Chemistry presents perhaps the strongest challenge to this thesis. It is possible to generate a multi-step, multi-tool problem in chemistry. There's a reaction, and you have to figure out it's yield and reaction type. First, you might have to do some stoichiometry to balance the equation. Then, you might have to figure out Lewis structures to determine the number and type of bonds, and then calculate the binding dissociation energies. You can then figure out if the equation is endothermic or exothermic. Maybe you adjust the calculation using phase transitions. Then you can determine molar masses, and compare the expected mass to the measured mass, or some other contrived number that allows you to calculate the yield.

So maybe chemistry is the first opportunity. But my experience indicates that plenty of students muddle through chemistry and hit a solid brick wall when they take physics. So there's something different about it.

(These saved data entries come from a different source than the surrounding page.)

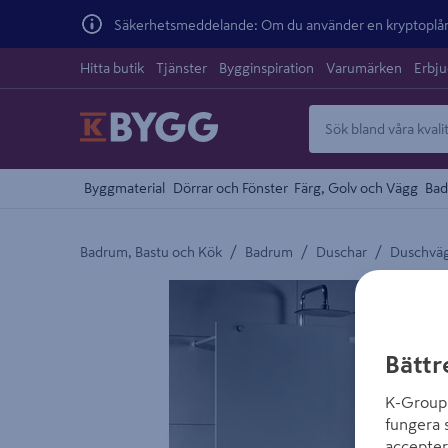
Säkerhetsmeddelande: Om du använder en kryptoplånb
Hitta butik
Tjänster
Bygginspiration
Varumärken
Erbj
Byggmaterial
Dörrar och Fönster
Färg, Golv och Vägg
Bad
/
/
/
Badrum, Bastu och Kök
Badrum
Duschar
Duschvä
Detaljerad beskrivning finns i produktbeskrivnings
Bättr
K-Group 
fungera 
accepter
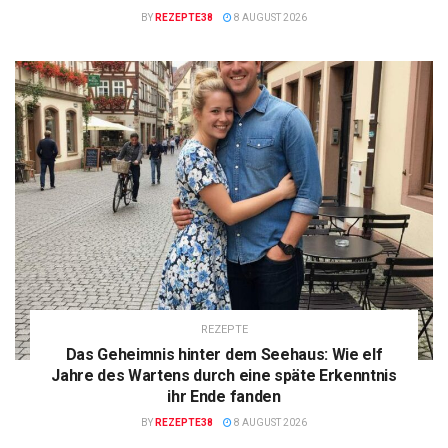
BY
REZEPTE38
8 AUGUST 2026
REZEPTE
Das Geheimnis hinter dem Seehaus: Wie elf
Jahre des Wartens durch eine späte Erkenntnis
ihr Ende fanden
BY
REZEPTE38
8 AUGUST 2026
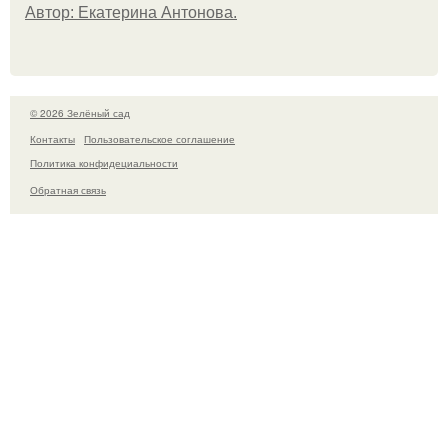
Автор: Екатерина Антонова.
© 2026 Зелёный сад
Контакты
Пользовательское соглашение
Политика конфидециальности
Обратная связь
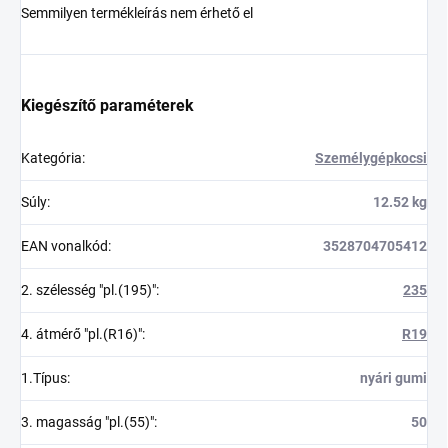
Semmilyen termékleírás nem érhető el
Kiegészítő paraméterek
Kategória
:
Személygépkocsi
Súly
:
12.52 kg
EAN vonalkód
:
3528704705412
2. szélesség "pl.(195)"
:
235
4. átmérő "pl.(R16)"
:
R19
1.Típus
:
nyári gumi
3. magasság "pl.(55)"
:
50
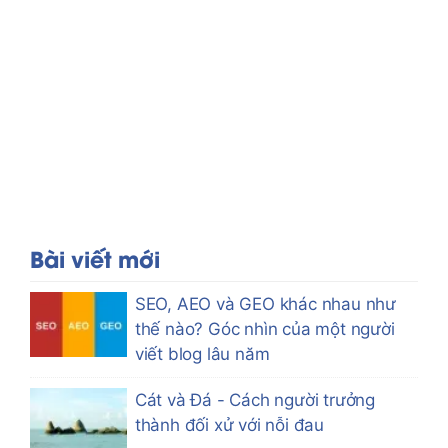
Bài viết mới
SEO, AEO và GEO khác nhau như
thế nào? Góc nhìn của một người
viết blog lâu năm
Cát và Đá - Cách người trưởng
thành đối xử với nỗi đau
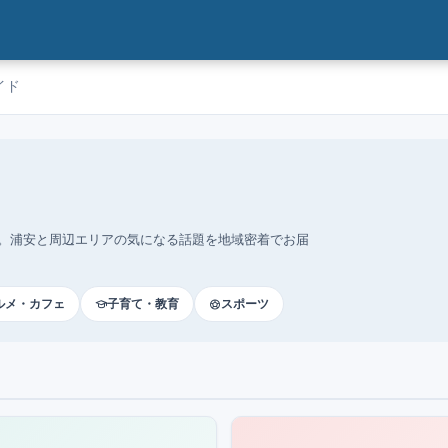
イド
。浦安と周辺エリアの気になる話題を地域密着でお届
ルメ・カフェ
子育て・教育
スポーツ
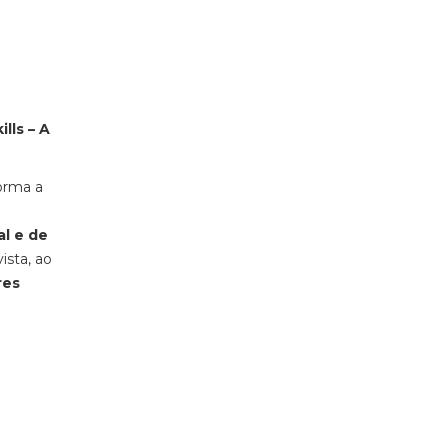
ills – A
orma a
al e de
ista, ao
res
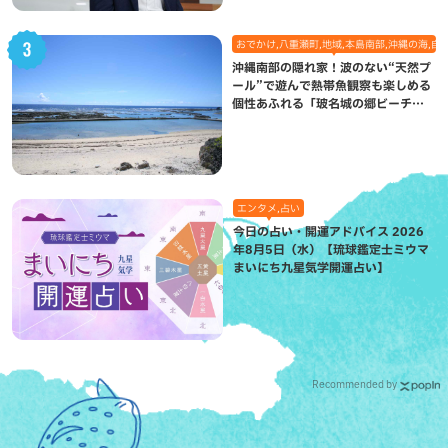
おでかけ,八重瀬町,地域,本島南部,沖縄の海,自
沖縄南部の隠れ家！波のない“天然プ
ール”で遊んで熱帯魚観察も楽しめる
個性あふれる「玻名城の郷ビーチ」
（八重瀬町）
エンタメ,占い
今日の占い・開運アドバイス 2026
年8月5日（水）【琉球鑑定士ミウマ
まいにち九星気学開運占い】
Recommended by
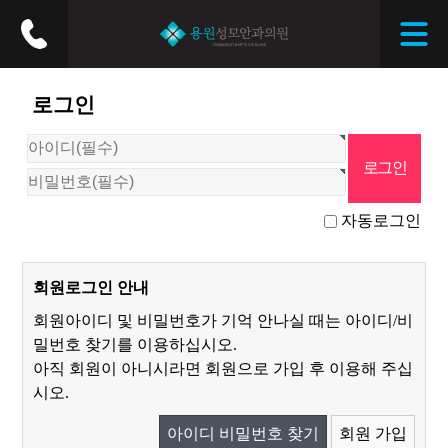
로그인
자동로그인
회원로그인 안내
회원아이디 및 비밀번호가 기억 안나실 때는 아이디/비
밀번호 찾기를 이용하십시오.
아직 회원이 아니시라면 회원으로 가입 후 이용해 주십
시오.
아이디 비밀번호 찾기
회원 가입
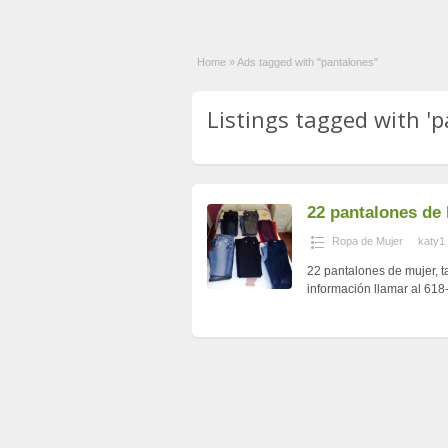
Home
»
Ads tagged with "pantalones"
Listings tagged with 'p
22 pantalones de l
Ropa de Mujer
katy1
22 pantalones de mujer, t
información llamar al 618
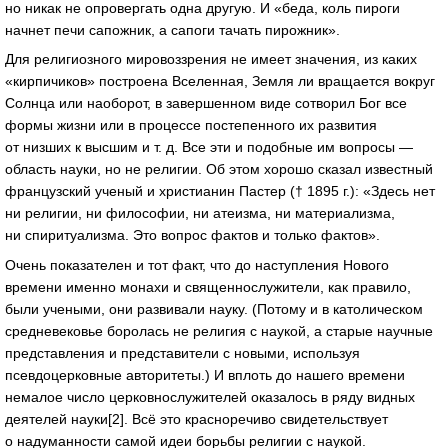
но никак не опровергать одна другую. И «беда, коль пироги
начнет печи сапожник, а сапоги тачать пирожник».
Для религиозного мировоззрения не имеет значения, из каких
«кирпичиков» построена Вселенная, Земля ли вращается вокруг
Солнца или наоборот, в завершенном виде сотворил Бог все
формы жизни или в процессе постепенного их развития
от низших к высшим
и т. д.
Все эти и подобные им вопросы —
область науки, но не религии. Об этом хорошо сказал известный
французский ученый и христианин Пастер († 1895 г.): «Здесь нет
ни религии, ни философии, ни атеизма, ни материализма,
ни спиритуализма. Это вопрос фактов и только фактов».
Очень показателен и тот факт, что до наступления Нового
времени именно монахи и священнослужители, как правило,
были учеными, они развивали науку. (Потому и в католическом
средневековье боролась не религия с наукой, а старые научные
представления и представители с новыми, используя
псевдоцерковные авторитеты.) И вплоть до нашего времени
немалое число церковнослужителей оказалось в ряду видных
деятелей науки[2]. Всё это красноречиво свидетельствует
о надуманности самой идеи борьбы религии с наукой.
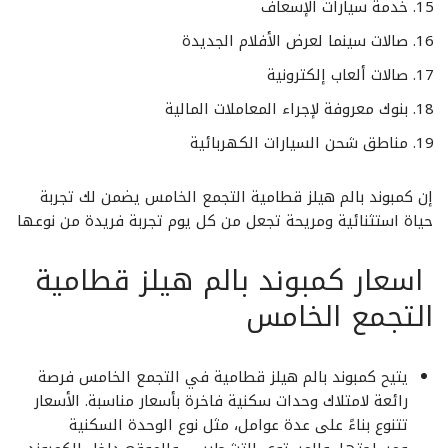
خدمة سيارات الإسعاف
صالات سينما لعرض الأفلام الجديدة
صالات ألعاب إلكترونية
بنوك معروفة لإجراء المعاملات المالية
مناطق شحن السيارات الكهربائية
إن كمبوند بالم هيلز قطامية التجمع الخامس يضمن لك تجربة
حياة استثنائية ومريحة تجعل من كل يوم تجربة فريدة من نوعها
اسعار كمبوند بالم هيلز قطامية
التجمع الخامس
يتيح كمبوند بالم هيلز قطامية في التجمع الخامس فرصة
رائعة لامتلاك وحدات سكنية فاخرة بأسعار مناسبة. الأسعار
تتنوع بناءً على عدة عوامل، مثل نوع الوحدة السكنية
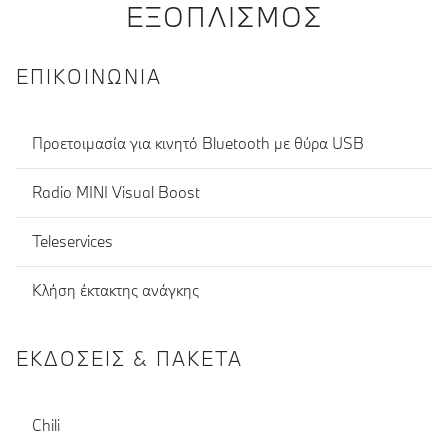
ΕΞΟΠΛΙΣΜΌΣ
ΕΠΙΚΟΙΝΩΝΊΑ
Προετοιμασία για κινητό Bluetooth με θύρα USB
Radio MINI Visual Boost
Teleservices
Κλήση έκτακτης ανάγκης
ΕΚΔΌΣΕΙΣ & ΠΑΚΈΤΑ
Chili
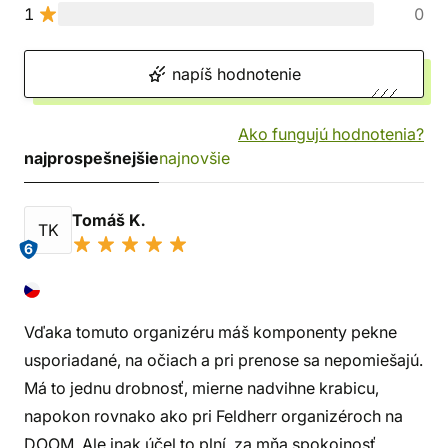
1
0
napíš hodnotenie
Ako fungujú hodnotenia?
najprospešnejšie
najnovšie
Tomáš K.
TK
6
Vďaka tomuto organizéru máš komponenty pekne
usporiadané, na očiach a pri prenose sa nepomiešajú.
Má to jednu drobnosť, mierne nadvihne krabicu,
napokon rovnako ako pri Feldherr organizéroch na
DOOM. Ale inak účel to plní, za mňa spokojnosť.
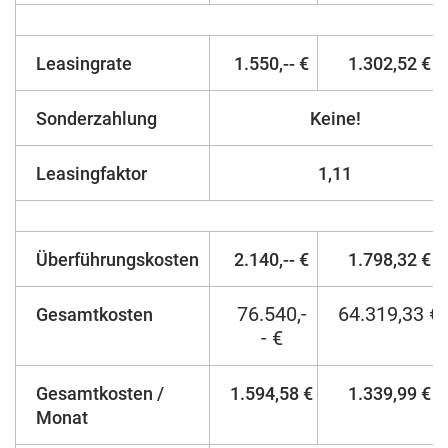
Leasingrate
1.550,-- €
1.302,52 €
Sonderzahlung
Keine!
Leasingfaktor
1,11
Überführungskosten
2.140,-- €
1.798,32 €
76.540,-
64.319,33 €
Gesamtkosten
- €
Gesamtkosten /
1.594,58 €
1.339,99 €
Monat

I think chemistry, in principle, can be taught with emphasis on using multi-step, multi-tool problems to solve chemistry problems. But in practice, it looks like that's not done. I don't have a good explanation why that is; I've never taught a chemistry course. (Those who tutor, teach or study chemistry: your input is definitely welcome.)

***

In general, in the sciences, the problem statements are longer and more involved, making it less practical to have students do a number of problems on a single concept to hammer it in (as it's done in math). As much as we'd like to think otherwise, repetition and drills really do help cement a concept.

Maybe physics would be better if we could better segment subject material, and have more practice problems limited to one topic. This is different than how most textbooks are set up. Most of the better textbooks I've seen have, at the end of the chapter, problems grouped by topic, and prefaced with qualitative questions. It's not like a math book, where the section/chapter problems are divided into clusters in which you are asked to basically do the same thing over and over.

Physics, as a multi-step, multi-tool discipline, requires that all the tools work, and all the steps are clear. Maybe in other classes, even chemistry, a student can half-ass Lewis structures and still get an A. But it's just not possible to half-ass, say, linear momentum and be able to learn the rest. (Chemists: feel free to quibble and argue that the analogy ain't fair; I'll argue that even precious PV=nRT can be botched without irreparable damage to the rest of chemistry learning and the final grade.)

I'm not arguing that physics is better, or necessarily more complicated. But it is different.

Anyway, I think I'm going to revise how I teach physics. I basically need to generate drills, in addition to the problem-solving organizational methods that I'd ask them to use to convey their knowledge in a solution.